Brief >>
Go line by line through the data below and count those that hold "Settings". Return only the number.

Provided records >>
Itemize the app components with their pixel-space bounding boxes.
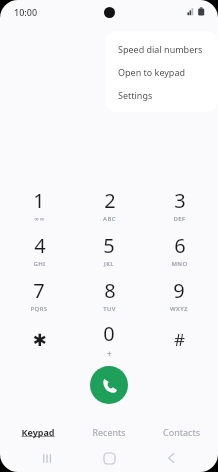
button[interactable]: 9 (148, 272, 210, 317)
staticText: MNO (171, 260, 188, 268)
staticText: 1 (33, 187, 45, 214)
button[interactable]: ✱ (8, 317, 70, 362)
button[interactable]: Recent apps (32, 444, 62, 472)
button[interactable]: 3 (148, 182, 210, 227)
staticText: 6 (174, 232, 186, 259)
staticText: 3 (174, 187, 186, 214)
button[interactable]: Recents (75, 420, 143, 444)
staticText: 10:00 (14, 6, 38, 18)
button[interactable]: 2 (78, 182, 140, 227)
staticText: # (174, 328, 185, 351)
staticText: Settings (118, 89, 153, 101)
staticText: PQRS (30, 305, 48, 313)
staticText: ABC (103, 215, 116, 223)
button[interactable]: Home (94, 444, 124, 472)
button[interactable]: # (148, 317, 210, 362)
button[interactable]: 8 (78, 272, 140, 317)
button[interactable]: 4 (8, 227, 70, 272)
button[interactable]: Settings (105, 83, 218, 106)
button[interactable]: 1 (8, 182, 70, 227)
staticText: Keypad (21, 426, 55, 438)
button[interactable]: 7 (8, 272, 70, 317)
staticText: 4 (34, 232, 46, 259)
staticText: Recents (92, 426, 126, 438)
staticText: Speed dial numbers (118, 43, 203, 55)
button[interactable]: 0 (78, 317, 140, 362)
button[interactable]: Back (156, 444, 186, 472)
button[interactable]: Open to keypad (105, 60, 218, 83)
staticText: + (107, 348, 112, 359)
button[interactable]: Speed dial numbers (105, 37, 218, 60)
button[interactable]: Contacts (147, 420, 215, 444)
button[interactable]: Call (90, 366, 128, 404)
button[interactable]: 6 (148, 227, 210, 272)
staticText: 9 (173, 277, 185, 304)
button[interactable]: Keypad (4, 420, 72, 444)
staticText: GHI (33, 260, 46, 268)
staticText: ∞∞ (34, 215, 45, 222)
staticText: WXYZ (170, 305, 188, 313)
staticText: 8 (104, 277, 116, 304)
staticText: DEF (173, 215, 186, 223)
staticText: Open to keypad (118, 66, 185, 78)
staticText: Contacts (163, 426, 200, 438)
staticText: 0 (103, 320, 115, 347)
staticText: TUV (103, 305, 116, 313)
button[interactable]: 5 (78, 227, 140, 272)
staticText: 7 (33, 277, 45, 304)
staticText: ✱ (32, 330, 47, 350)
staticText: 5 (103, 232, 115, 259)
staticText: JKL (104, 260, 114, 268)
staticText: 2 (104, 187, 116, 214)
---
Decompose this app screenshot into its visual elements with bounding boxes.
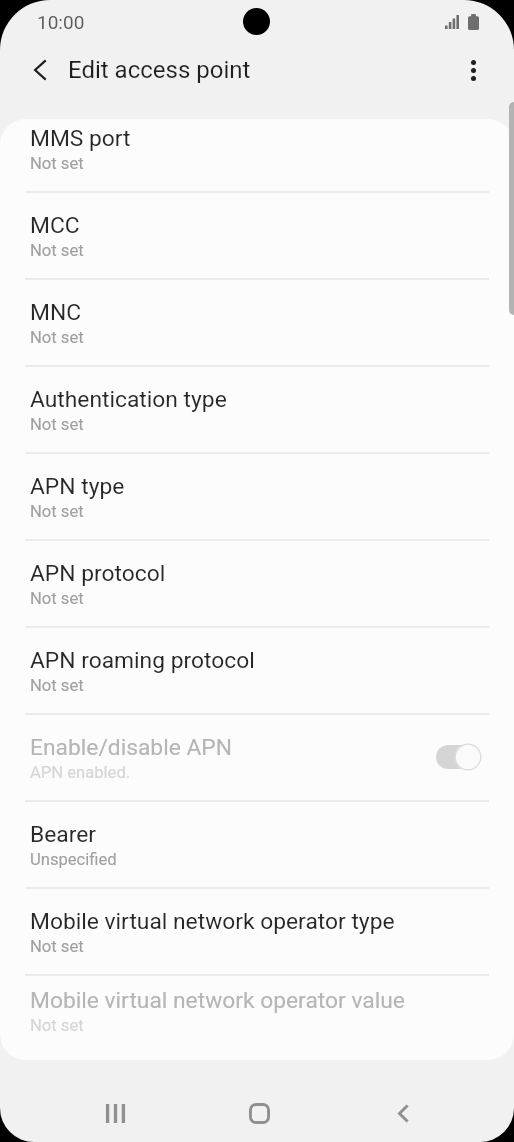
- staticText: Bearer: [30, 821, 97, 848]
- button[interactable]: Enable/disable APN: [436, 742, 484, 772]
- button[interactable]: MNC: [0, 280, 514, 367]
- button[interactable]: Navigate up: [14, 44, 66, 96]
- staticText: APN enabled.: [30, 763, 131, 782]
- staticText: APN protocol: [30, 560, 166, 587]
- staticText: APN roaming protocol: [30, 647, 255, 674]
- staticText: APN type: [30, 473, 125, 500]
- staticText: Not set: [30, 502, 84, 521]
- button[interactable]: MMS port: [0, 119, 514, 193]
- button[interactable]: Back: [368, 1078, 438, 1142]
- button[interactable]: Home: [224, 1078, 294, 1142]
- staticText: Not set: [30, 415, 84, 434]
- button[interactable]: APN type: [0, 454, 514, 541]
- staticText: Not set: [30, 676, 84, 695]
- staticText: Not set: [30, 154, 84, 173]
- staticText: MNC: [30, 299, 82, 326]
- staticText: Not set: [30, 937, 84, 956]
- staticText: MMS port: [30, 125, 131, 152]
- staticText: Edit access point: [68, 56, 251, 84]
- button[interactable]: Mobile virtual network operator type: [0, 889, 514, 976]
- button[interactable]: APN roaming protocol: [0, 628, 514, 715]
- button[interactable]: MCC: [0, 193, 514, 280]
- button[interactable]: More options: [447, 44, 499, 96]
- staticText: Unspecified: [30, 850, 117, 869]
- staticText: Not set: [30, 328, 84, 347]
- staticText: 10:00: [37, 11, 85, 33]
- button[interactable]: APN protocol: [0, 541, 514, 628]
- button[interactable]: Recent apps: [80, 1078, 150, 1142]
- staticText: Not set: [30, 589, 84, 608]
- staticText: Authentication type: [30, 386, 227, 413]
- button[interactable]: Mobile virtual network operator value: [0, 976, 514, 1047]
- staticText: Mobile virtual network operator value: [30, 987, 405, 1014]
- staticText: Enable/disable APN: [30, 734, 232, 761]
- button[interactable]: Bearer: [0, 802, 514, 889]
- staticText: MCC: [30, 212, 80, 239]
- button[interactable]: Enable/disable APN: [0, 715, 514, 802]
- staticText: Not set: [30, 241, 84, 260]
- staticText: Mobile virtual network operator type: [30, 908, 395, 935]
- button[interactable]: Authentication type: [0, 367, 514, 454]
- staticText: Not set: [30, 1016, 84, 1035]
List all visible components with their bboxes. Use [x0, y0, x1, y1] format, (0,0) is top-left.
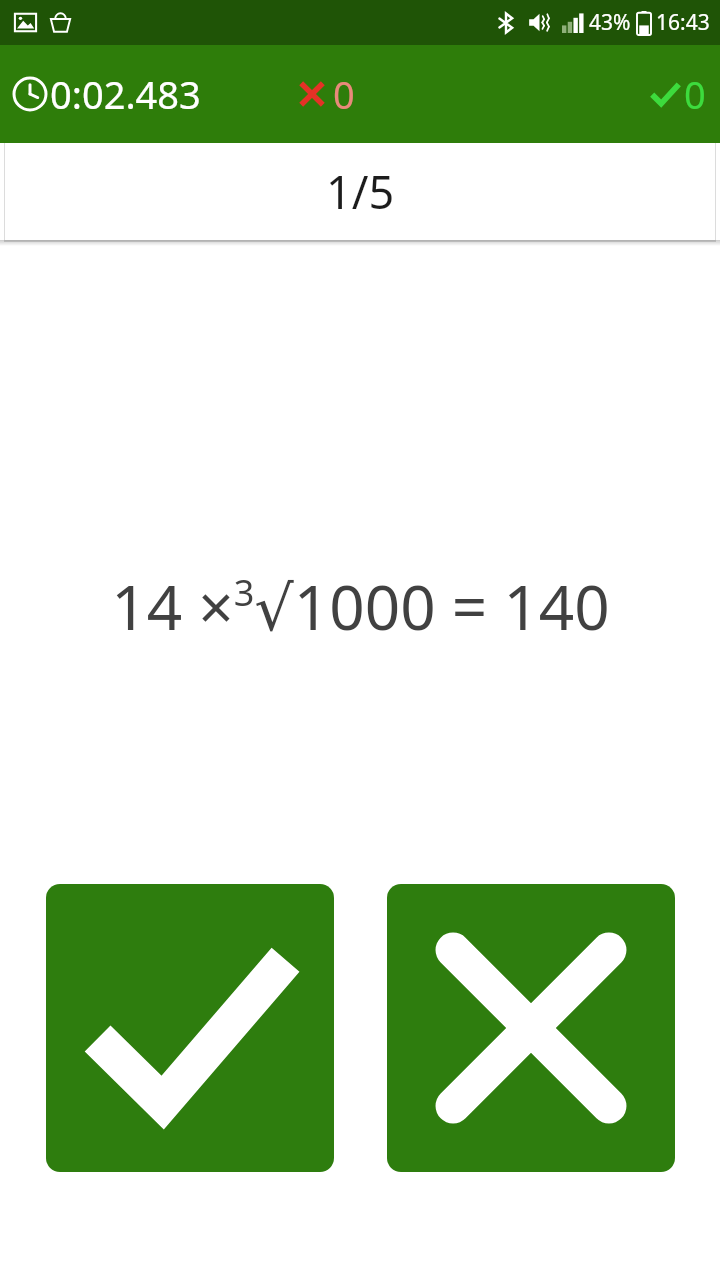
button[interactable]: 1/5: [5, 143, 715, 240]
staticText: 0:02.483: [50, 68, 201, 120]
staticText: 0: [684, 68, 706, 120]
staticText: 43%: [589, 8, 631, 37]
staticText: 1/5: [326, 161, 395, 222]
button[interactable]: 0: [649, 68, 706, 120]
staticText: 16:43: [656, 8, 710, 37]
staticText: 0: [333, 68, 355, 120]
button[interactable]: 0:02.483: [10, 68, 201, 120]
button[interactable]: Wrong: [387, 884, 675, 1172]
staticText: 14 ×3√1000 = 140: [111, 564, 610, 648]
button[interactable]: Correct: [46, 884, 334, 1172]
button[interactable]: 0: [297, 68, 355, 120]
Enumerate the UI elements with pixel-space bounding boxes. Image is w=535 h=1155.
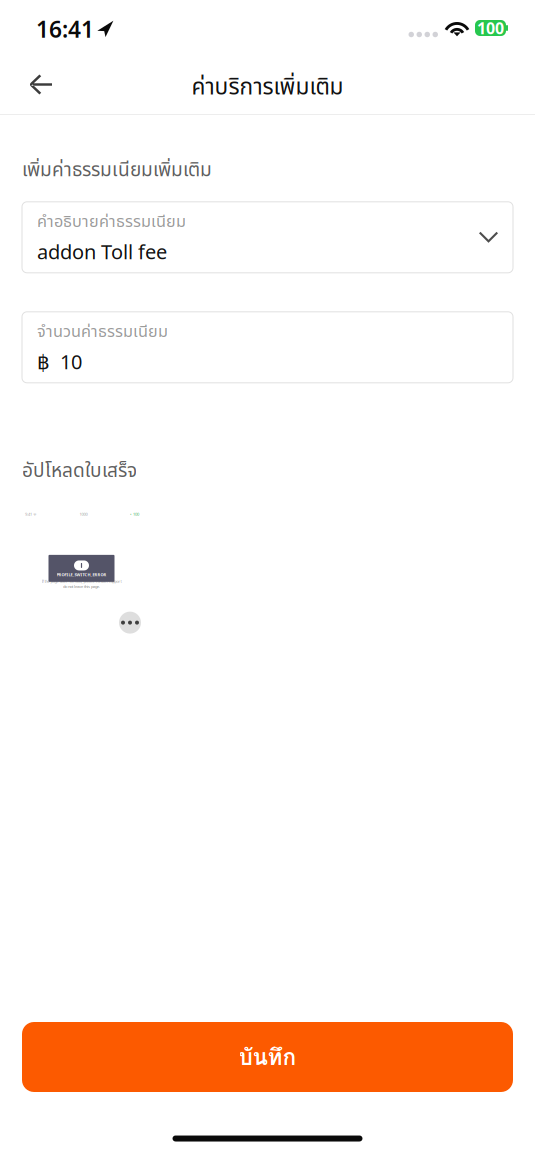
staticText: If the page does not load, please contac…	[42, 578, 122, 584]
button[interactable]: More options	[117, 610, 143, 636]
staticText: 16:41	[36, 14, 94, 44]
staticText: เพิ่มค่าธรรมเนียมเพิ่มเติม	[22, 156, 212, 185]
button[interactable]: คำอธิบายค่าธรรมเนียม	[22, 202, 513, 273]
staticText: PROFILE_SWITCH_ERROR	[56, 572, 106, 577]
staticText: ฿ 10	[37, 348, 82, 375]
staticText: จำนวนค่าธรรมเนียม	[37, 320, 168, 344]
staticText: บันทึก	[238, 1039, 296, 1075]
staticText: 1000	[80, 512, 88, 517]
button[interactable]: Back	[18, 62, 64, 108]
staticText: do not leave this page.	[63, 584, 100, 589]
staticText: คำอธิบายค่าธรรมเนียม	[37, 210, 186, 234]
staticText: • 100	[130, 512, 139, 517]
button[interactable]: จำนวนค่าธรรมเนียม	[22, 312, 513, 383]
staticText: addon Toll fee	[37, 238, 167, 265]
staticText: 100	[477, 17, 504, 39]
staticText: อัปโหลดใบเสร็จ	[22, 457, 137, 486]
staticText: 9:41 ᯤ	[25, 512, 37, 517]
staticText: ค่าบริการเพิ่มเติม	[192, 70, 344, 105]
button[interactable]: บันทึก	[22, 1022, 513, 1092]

Written solution >>
2